Input data: Begin

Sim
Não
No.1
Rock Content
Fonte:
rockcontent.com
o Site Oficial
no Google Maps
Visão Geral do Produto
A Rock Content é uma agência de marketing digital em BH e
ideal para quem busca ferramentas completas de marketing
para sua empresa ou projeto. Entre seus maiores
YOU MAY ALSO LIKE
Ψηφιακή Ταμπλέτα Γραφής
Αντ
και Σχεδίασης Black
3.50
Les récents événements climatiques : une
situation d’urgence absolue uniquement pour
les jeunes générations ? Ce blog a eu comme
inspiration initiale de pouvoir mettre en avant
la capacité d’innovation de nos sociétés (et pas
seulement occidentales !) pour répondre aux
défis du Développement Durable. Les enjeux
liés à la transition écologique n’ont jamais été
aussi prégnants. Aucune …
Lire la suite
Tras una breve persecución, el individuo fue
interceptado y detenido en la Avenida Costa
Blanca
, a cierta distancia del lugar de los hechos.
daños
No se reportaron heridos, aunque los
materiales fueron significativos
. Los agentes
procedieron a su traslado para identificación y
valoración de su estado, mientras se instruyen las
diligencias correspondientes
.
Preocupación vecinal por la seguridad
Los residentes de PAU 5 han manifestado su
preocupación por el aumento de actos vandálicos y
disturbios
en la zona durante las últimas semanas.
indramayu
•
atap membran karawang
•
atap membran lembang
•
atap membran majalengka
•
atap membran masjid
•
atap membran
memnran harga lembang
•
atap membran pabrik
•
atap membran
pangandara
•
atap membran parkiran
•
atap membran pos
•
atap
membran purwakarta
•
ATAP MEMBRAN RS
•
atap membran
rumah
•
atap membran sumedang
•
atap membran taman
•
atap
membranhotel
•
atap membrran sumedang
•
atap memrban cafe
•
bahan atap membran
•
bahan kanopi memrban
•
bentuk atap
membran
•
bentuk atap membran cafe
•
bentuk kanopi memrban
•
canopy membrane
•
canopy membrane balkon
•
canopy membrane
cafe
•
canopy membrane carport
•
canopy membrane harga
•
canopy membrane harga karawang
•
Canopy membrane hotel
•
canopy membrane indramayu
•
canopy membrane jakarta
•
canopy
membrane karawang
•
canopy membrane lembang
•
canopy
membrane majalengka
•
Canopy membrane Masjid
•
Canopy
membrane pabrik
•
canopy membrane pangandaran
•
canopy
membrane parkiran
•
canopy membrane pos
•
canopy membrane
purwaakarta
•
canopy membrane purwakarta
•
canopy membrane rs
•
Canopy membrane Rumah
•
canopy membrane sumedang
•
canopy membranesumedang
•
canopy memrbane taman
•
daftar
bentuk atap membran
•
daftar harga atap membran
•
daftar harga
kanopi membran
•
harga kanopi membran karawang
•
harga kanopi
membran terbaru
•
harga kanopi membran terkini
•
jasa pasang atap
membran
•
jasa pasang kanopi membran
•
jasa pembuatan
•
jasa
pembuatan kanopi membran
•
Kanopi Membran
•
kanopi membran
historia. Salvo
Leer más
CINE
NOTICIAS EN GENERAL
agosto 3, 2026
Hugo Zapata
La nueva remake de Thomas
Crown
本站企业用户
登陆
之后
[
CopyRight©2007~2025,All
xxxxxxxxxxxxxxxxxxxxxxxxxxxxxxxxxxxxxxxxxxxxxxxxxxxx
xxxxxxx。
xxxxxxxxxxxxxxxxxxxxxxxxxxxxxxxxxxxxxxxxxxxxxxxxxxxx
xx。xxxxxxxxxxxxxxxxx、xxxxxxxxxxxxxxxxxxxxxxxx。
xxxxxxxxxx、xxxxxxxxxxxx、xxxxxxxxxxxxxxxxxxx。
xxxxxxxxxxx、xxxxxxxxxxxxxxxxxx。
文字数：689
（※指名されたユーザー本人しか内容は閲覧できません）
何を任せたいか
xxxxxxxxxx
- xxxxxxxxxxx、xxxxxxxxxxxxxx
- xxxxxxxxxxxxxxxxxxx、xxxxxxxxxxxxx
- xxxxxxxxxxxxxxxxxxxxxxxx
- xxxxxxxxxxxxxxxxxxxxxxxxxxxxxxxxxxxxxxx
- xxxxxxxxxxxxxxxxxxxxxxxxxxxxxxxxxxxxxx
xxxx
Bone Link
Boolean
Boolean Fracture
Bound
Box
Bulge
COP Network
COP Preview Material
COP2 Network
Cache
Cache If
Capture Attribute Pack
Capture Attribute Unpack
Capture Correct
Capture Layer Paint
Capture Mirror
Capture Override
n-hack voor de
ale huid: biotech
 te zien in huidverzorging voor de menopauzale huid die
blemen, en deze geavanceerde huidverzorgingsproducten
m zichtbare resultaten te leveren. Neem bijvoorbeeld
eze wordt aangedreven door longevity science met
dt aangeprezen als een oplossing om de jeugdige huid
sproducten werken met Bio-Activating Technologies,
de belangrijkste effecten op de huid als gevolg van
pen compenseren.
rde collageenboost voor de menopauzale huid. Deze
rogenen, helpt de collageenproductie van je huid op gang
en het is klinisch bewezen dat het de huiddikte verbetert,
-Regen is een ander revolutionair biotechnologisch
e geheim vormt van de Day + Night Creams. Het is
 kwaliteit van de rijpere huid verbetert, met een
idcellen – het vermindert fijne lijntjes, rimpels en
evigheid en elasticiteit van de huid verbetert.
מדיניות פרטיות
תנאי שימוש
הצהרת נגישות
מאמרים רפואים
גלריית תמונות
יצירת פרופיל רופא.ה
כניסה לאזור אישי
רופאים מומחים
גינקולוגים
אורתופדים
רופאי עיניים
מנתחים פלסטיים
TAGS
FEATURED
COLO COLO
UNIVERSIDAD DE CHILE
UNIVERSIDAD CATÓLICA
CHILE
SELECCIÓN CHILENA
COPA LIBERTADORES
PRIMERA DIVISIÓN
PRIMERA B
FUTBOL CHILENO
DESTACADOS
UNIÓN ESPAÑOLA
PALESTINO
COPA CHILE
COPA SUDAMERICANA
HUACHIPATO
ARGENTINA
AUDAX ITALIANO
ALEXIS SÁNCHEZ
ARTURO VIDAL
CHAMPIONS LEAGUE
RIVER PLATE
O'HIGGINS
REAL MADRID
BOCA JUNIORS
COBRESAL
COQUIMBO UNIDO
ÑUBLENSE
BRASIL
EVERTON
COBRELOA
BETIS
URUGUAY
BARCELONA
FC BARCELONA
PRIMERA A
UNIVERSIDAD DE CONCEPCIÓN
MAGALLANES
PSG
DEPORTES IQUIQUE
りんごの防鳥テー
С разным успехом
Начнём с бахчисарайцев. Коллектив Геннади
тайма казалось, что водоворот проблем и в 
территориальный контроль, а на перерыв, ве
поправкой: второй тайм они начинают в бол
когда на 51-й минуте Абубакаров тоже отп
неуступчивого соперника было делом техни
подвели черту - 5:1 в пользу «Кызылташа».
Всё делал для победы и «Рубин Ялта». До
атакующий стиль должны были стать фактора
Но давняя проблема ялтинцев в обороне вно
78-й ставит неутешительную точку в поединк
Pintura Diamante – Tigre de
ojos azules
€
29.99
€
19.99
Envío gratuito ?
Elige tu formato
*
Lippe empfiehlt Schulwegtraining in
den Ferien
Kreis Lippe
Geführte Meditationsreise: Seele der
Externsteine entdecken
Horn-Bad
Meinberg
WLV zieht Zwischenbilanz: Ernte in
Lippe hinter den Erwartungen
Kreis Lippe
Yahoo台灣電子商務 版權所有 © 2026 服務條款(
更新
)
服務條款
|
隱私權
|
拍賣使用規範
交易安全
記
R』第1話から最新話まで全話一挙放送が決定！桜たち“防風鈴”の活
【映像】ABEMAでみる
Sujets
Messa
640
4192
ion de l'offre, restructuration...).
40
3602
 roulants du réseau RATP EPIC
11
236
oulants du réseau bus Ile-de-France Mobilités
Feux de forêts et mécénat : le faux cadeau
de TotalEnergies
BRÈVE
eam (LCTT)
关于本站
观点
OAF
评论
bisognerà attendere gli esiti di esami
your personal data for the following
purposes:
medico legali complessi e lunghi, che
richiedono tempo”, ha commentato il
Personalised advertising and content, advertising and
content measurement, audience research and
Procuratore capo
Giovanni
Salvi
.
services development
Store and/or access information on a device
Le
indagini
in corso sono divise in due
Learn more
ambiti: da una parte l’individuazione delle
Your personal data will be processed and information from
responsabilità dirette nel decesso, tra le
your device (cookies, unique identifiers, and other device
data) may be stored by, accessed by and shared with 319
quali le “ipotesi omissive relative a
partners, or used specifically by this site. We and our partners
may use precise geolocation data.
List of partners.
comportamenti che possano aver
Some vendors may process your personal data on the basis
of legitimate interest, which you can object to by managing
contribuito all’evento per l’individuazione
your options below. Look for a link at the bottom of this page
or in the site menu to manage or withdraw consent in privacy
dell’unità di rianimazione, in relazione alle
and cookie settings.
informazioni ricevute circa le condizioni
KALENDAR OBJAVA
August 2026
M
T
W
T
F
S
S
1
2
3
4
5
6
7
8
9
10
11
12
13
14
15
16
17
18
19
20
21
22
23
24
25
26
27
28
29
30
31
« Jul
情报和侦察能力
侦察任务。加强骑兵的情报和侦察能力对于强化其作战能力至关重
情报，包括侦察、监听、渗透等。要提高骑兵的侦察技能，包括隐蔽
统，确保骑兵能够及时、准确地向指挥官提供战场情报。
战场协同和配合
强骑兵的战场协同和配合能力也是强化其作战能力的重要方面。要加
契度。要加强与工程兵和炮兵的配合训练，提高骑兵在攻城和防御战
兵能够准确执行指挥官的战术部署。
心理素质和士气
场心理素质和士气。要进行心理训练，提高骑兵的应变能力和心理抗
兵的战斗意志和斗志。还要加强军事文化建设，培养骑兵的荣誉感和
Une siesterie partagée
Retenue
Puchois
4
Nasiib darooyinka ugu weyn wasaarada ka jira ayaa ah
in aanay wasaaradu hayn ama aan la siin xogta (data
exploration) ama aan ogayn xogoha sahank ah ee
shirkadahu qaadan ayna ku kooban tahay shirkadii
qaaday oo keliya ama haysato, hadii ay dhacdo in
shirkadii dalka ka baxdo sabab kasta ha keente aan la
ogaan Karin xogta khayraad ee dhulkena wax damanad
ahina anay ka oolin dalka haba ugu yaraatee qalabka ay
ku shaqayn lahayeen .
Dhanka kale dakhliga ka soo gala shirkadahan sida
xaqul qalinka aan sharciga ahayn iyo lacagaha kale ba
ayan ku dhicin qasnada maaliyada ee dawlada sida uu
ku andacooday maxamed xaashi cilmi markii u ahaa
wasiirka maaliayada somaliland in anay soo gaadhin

Input data: End

→ **Task details**
Line count for "this": report how many lines in the data above include it, with no other words.

→ **Answer section**
2